Here There Be DRAGNs

University of the West Indies student Kavita Gosine Bissessar presenting at AAS243 in New Orleans.

Active supermassive black holes often produce powerful jets of ionized gas that stream away from their host galaxies. These jets can be seen by radio telescopes as radio lobes. Active galaxies can have one or two radio lobes, and when they have two they are known as Double-lobed Radio sources associated with Active Galactic Nuclei, or DRAGNs. The jets of most DRAGNs are symmetrical, but a few are not. These asymmetrical DRAGNs could tell us a great deal about galaxies and their surrounding environment, but identifying them can be a challenge.
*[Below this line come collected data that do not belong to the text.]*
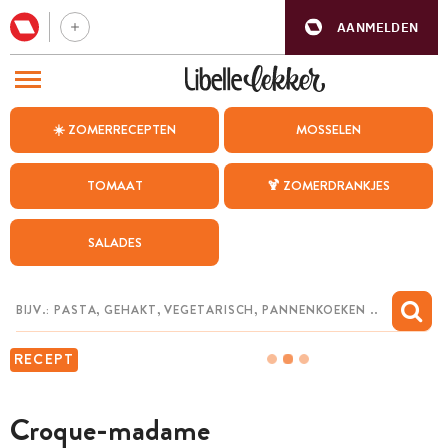
AANMELDEN
BEZOEK ONZE ANDERE WEBSITES
☀️ ZOMERRECEPTEN
MOSSELEN
RECEPTEN
TOMAAT
🍹 ZOMERDRANKJES
WEEKMENU
SALADES
CHAT MET MAIA
INSPIRATIE
MIJN BEWAARDE RECEPTEN
RECEPT
Croque-madame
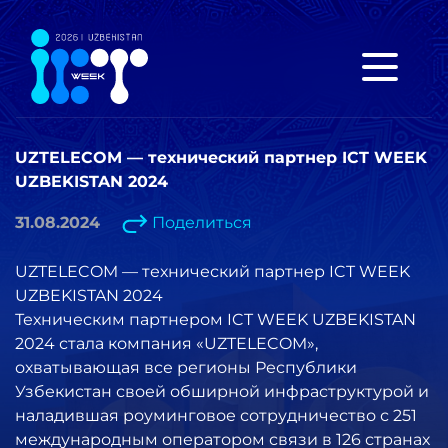
UZTELECOM — технический партнер ICT WEEK
UZBEKISTAN 2024
31.08.2024
Поделиться
UZTELECOM — технический партнер ICT WEEK
UZBEKISTAN 2024
Техническим партнером ICT WEEK UZBEKISTAN
2024 стала компания «UZTELECOM»,
охватывающая все регионы Республики
Узбекистан своей обширной инфраструктурой и
наладившая роуминговое сотрудничество с 251
международным оператором связи в 126 странах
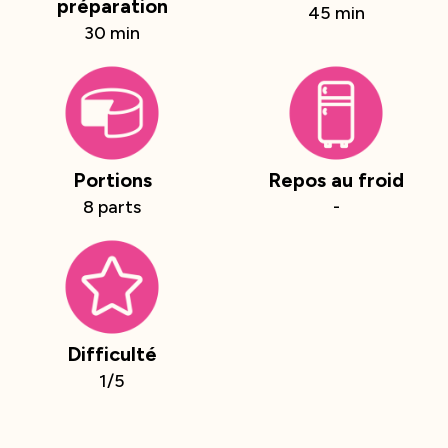
préparation
45 min
30 min
Portions
Repos au froid
8 parts
-
Difficulté
1/5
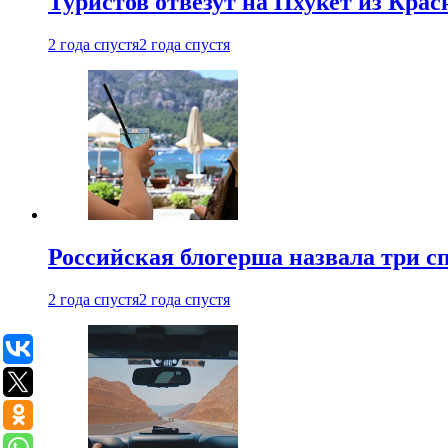
Туристов отвезут на Пхукет из Кра
2 года спустя
2 года спустя
Российская блогерша назвала три сп
2 года спустя
2 года спустя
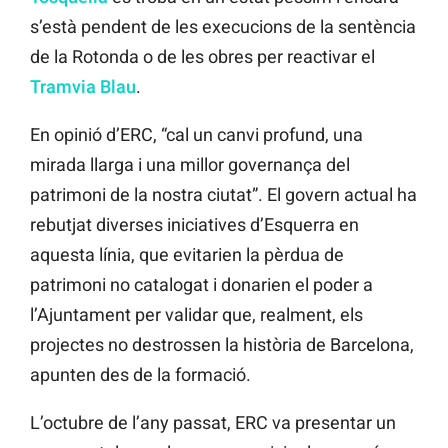
s’està pendent de les execucions de la sentència
de la Rotonda o de les obres per reactivar el
Tramvia Blau
.
En opinió d’ERC, “cal un canvi profund, una
mirada llarga i una millor governança del
patrimoni de la nostra ciutat”. El govern actual ha
rebutjat diverses iniciatives d’Esquerra en
aquesta línia, que evitarien la pèrdua de
patrimoni no catalogat i donarien el poder a
l’Ajuntament per validar que, realment, els
projectes no destrossen la història de Barcelona,
apunten des de la formació.
L’octubre de l’any passat, ERC va presentar un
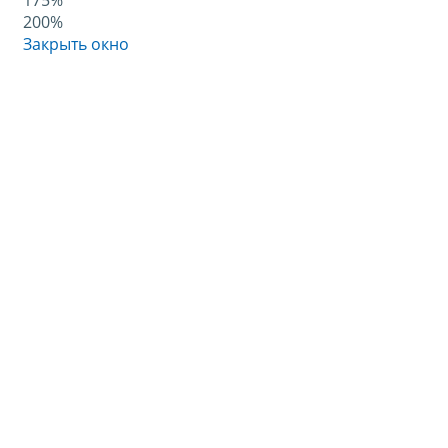
175%
200%
Закрыть окно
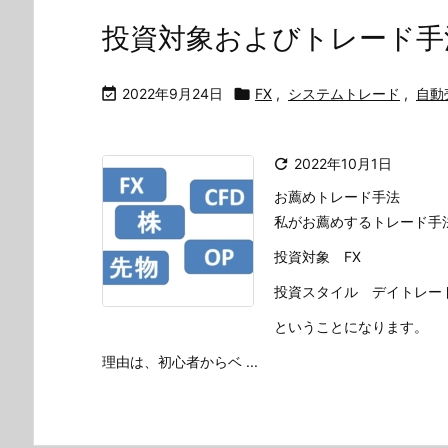
投資対象およびトレード手

2022年9月24日

FX
,
システムトレード
,
自動

2022年10月1日
お薦めトレード手法
私がお薦めするトレード手法
投資対象 FX
投資スタイル デイトレー
ということになります。
理由は、初心者からベ ...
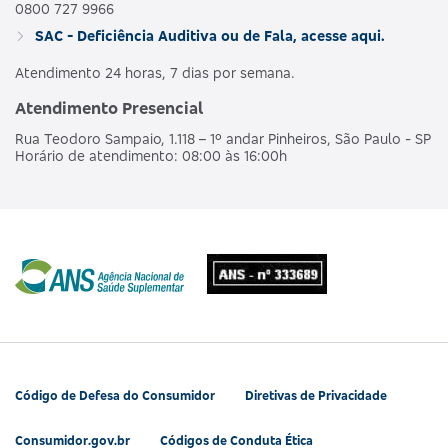
0800 727 9966
SAC - Deficiência Auditiva ou de Fala, acesse aqui.
Atendimento 24 horas, 7 dias por semana.
Atendimento Presencial
Rua Teodoro Sampaio, 1.118 – 1º andar Pinheiros, São Paulo - SP
Horário de atendimento: 08:00 às 16:00h
Código de Defesa do Consumidor
Diretivas de Privacidade
Consumidor.gov.br
Códigos de Conduta Ética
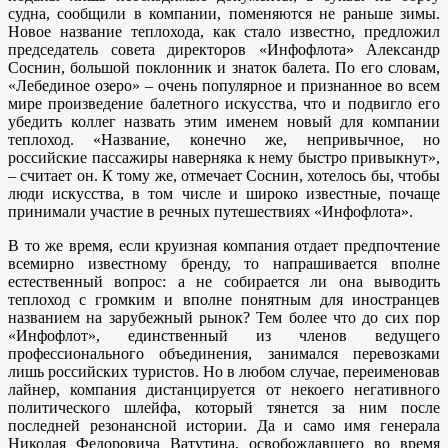
судна, сообщили в компании, поменяются не раньше зимы.
Новое название теплохода, как стало известно, предложил
председатель совета директоров «Инфофлота» Александр
Соснин, большой поклонник и знаток балета. По его словам,
«Лебединое озеро» – очень популярное и признанное во всем
мире произведение балетного искусства, что и подвигло его
убедить коллег назвать этим именем новый для компании
теплоход. «Название, конечно же, непривычное, но
российские пассажиры наверняка к нему быстро привыкнут»,
– считает он. К тому же, отмечает Соснин, хотелось бы, чтобы
люди искусства, в том числе и широко известные, почаще
принимали участие в речных путешествиях «Инфофлота».
В то же время, если круизная компания отдает предпочтение
всемирно известному бренду, то напрашивается вполне
естественный вопрос: а не собирается ли она выводить
теплоход с громким и вполне понятным для иностранцев
названием на зарубежный рынок? Тем более что до сих пор
«Инфофлот», единственный из членов ведущего
профессионального объединения, занимался перевозками
лишь российских туристов. Но в любом случае, переименовав
лайнер, компания дистанцируется от некоего негативного
политического шлейфа, который тянется за ним после
последней резонансной истории. Да и само имя генерала
Николая Федоровича Ватутина, освобождавшего во время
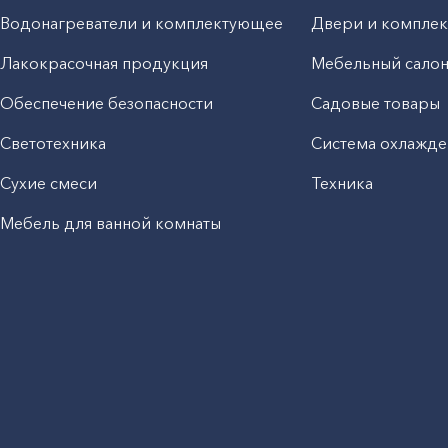
Водонагреватели и комплектующее
Двери и компле
Лакокрасочная продукция
Мебельный сало
Обеспечение безопасности
Садовые товары
Светотехника
Система охлажде
Сухие смеси
Техника
Мебель для ванной комнаты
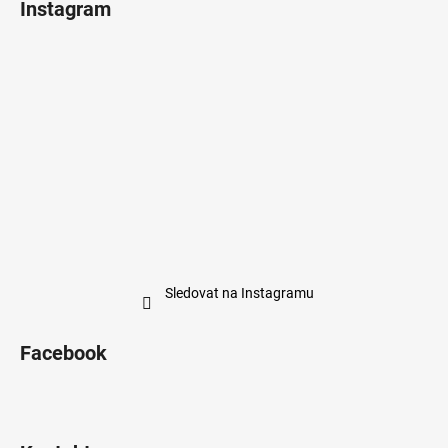
Instagram
Sledovat na Instagramu
Facebook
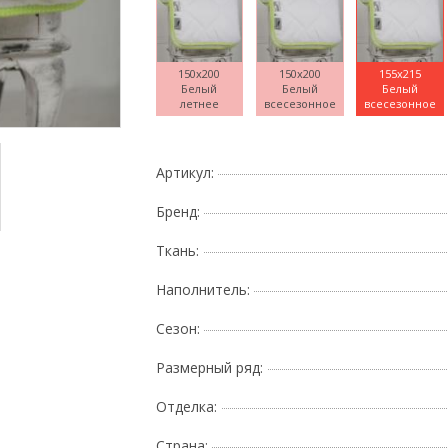
150x200
150x200
155x215
Белый
Белый
Белый
Поднесите мышку
летнее
всесезонное
всесезонное
Артикул:
Бренд:
Ткань:
Наполнитель:
Сезон:
Размерный ряд:
Отделка:
Страна:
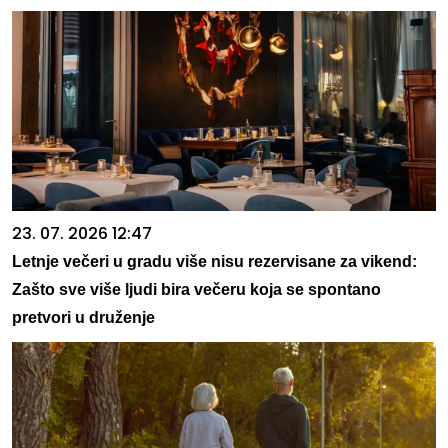
23. 07. 2026 12:47
Letnje večeri u gradu više nisu rezervisane za vikend:
Zašto sve više ljudi bira večeru koja se spontano
pretvori u druženje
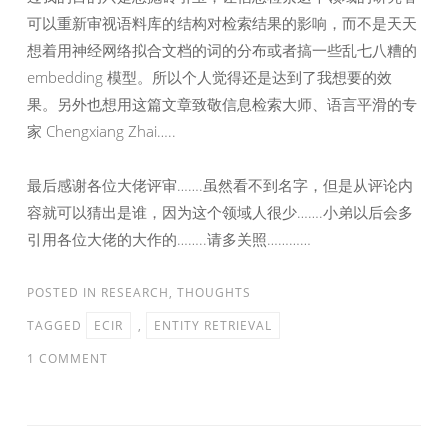
可以重新审视语料库的结构对检索结果的影响，而不是天天
想着用神经网络拟合文档的词的分布或者搞一些乱七八糟的
embedding 模型。所以个人觉得还是达到了我想要的效
果。另外也想用这篇文章致敬信息检索大师、语言平滑的专
家 Chengxiang Zhai…..
最后感谢各位大佬评审…….虽然看不到名字，但是从评论内
容就可以猜出是谁，因为这个领域人很少…….小弟以后会多
引用各位大佬的大作的……..请多关照…………
POSTED IN
RESEARCH
,
THOUGHTS
TAGGED
ECIR
,
ENTITY RETRIEVAL
1 COMMENT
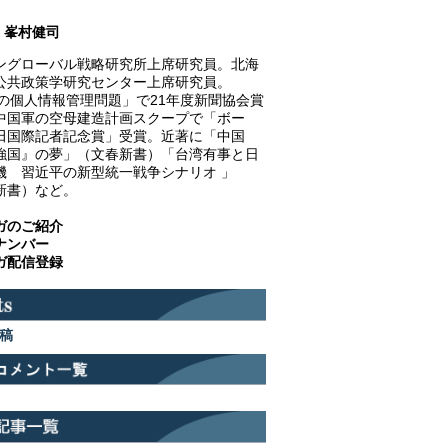
峯村健司
ングローバル戦略研究所上席研究員。北海
公共政策学研究センター上席研究員。
NEの個人情報管理問題」で21年度新聞協会賞
中国軍の空母建造計画スクープで「ボー
田国際記者記念賞」受賞。近著に「中国
強国』の夢」（文春新書）「台湾有事と日
機 習近平の新型統一戦争シナリオ 」
P新書）など。
ガのご紹介
ナンバー
ガ配信登録
稿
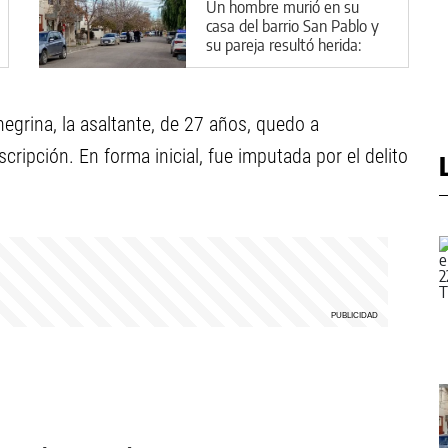
Un hombre murió en su
casa del barrio San Pablo y
su pareja resultó herida:
cuál es la principal hipótesis
negrina, la asaltante, de 27 años, quedo a
scripción. En forma inicial, fue imputada por el delito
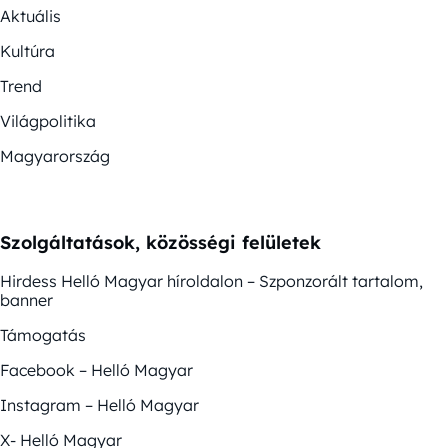
Aktuális
Kultúra
Trend
Világpolitika
Magyarország
Szolgáltatások, közösségi felületek
Hirdess Helló Magyar híroldalon – Szponzorált tartalom,
banner
Támogatás
Facebook – Helló Magyar
Instagram – Helló Magyar
X- Helló Magyar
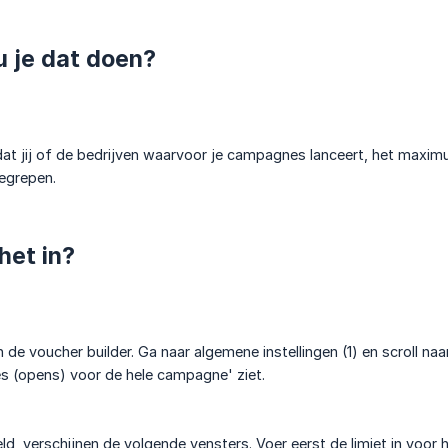
 je dat doen?
 jij of de bedrijven waarvoor je campagnes lanceert, het maximum 
begrepen.
het in?
 de voucher builder. Ga naar algemene instellingen (1) en scroll na
es (opens) voor de hele campagne' ziet.
d, verschijnen de volgende vensters. Voer eerst de limiet in voor 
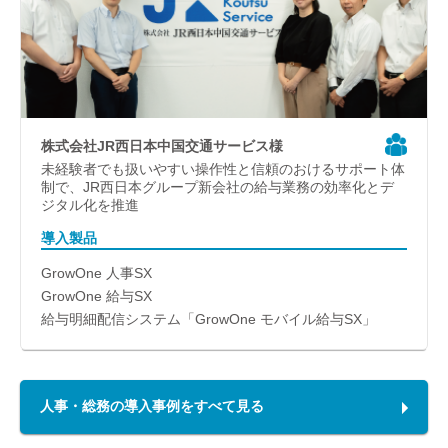
株式会社JR西日本中国交通サービス様
未経験者でも扱いやすい操作性と信頼のおけるサポート体
制で、JR西日本グループ新会社の給与業務の効率化とデ
ジタル化を推進
導入製品
GrowOne 人事SX
GrowOne 給与SX
給与明細配信システム「GrowOne モバイル給与SX」
人事・総務の導入事例をすべて見る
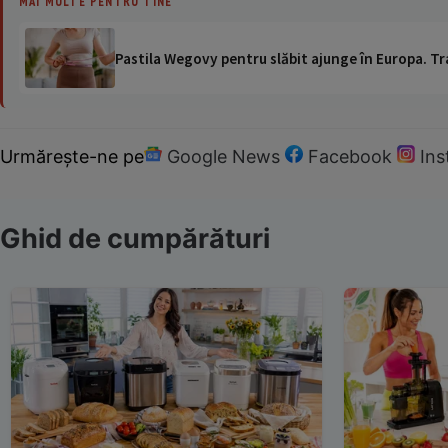
MAI MULTE PENTRU TINE
Pastila Wegovy pentru slăbit ajunge în Europa. Tr
Urmărește-ne pe
Google News
Facebook
In
Ghid de cumpărături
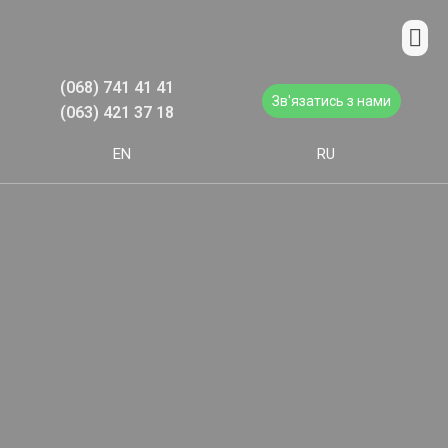
(068) 741 41 41
Зв'язатись з нами
(063) 421 37 18
EN
RU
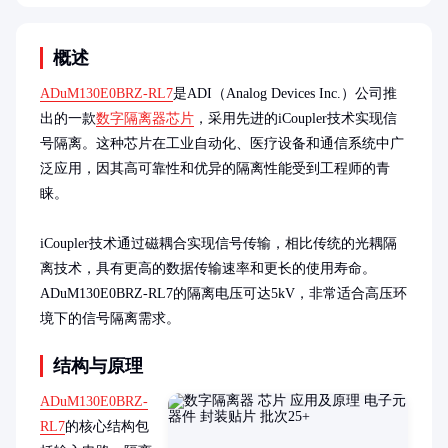
概述
ADuM130E0BRZ-RL7
是ADI（Analog Devices Inc.）公司推
出的一款
数字隔离器芯片
，采用先进的iCoupler技术实现信
号隔离。这种芯片在工业自动化、医疗设备和通信系统中广
泛应用，因其高可靠性和优异的隔离性能受到工程师的青
睐。

iCoupler技术通过磁耦合实现信号传输，相比传统的光耦隔
离技术，具有更高的数据传输速率和更长的使用寿命。
ADuM130E0BRZ-RL7的隔离电压可达5kV，非常适合高压环
境下的信号隔离需求。
结构与原理
ADuM130E0BRZ-
RL7
的核心结构包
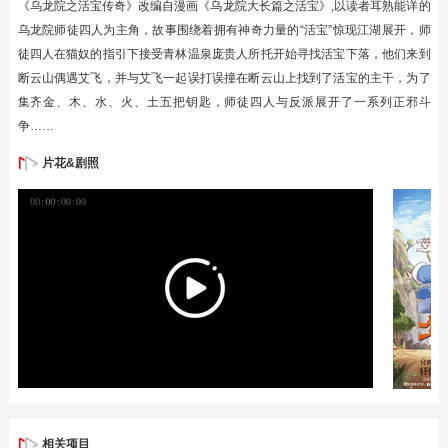
《乌龙院之活宝传奇》改编自漫画《乌龙院大长篇之活宝》,以读者耳熟能详的
乌龙院师徒四人为主角，故事围绕着拥有神奇力量的“活宝”惊现江湖展开，师
徒四人在猫奴的指引下接受青林温泉庞贵人所托开始寻找活宝下落，他们来到
断云山偶遇艾飞，并与艾飞一起误打误撞在断云山上找到了活宝的主干，为了
集齐金、木、水、火、土五把钥匙，师徒四人与反派展开了一系列正邪斗
争……
片花&剧照
相关项目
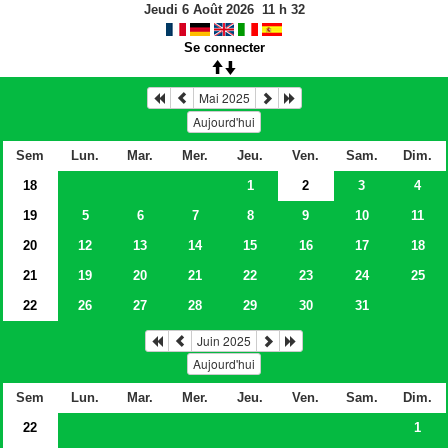
Jeudi 6 Août 2026
11
h
32
Se connecter
Mai 2025
Aujourd'hui
Sem
Lun.
Mar.
Mer.
Jeu.
Ven.
Sam.
Dim.
18
1
2
3
4
19
5
6
7
8
9
10
11
20
12
13
14
15
16
17
18
21
19
20
21
22
23
24
25
22
26
27
28
29
30
31
Juin 2025
Aujourd'hui
Sem
Lun.
Mar.
Mer.
Jeu.
Ven.
Sam.
Dim.
22
1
University of the West Indies student Kavita Gosine Bissessar wanted to find these asymmetrical DRAGNs, so she started with a catalog of 17,724 DRAGNs captured by the Very Large Array Sky Survey (VLASS). She combined this with infrared data from the Wide-field Infrared Survey Explorer (WISE) to identify their host galaxies. From this Kavita found that 1,587 of them had confirmed galactic cores.

An asymmetrical DRAGN as seen in the VLA Sky Survey.

But to find out which of these were asymmetrical, Kavita had to comb through them by hand. She started by measuring the arm-core distance ratio since DRAGNs with larger ratios are more likely to be symmetrical. She found that 33 of them had ratios greater than 3.6. Interestingly, she found that those with the largest ratios appeared asymmetrical, but were actually false positives. Some were actually two separate galaxies, while others had bright radio cores misidentified as a lobe. Kavita found that DRAGNs with arm-core distance ratios between 3 and 8 had the greatest chance of being true asymmetrical DRAGNs.

This result can help astronomers find galaxies with asymmetric radio lobes more easily. In the future Kavita would like to study the environments of these galaxies to see how that might affect galactic lobe symmetry.